TASK GOAL: Return all the lines below in which the string "kaufen" appears.
Start of Block
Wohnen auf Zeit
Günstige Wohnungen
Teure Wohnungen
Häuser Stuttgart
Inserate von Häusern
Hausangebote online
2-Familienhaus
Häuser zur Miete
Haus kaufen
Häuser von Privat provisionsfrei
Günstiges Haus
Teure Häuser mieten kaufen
End of Block
Start of Block
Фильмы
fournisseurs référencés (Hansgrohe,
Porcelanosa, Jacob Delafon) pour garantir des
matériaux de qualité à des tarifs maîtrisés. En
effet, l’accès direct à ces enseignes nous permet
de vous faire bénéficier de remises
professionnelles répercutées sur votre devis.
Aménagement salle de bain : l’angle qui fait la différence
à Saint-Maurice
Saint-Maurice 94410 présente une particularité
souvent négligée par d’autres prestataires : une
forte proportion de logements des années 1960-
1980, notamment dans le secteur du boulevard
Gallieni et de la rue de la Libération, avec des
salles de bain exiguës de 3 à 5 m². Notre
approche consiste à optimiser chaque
End of Block
Start of Block
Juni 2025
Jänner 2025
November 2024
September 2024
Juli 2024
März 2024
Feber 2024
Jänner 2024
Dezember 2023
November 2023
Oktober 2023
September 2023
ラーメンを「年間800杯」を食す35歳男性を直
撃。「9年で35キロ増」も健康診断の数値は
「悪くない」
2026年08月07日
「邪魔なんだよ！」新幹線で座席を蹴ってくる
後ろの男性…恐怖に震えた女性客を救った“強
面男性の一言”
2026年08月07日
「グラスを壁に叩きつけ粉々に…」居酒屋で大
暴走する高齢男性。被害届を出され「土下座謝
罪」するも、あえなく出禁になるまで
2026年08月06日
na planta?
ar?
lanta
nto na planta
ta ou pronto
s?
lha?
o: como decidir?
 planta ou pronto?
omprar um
End of Block
SOLUTION FOR THIS EXERCISE:
Haus kaufen
Teure Häuser mieten kaufen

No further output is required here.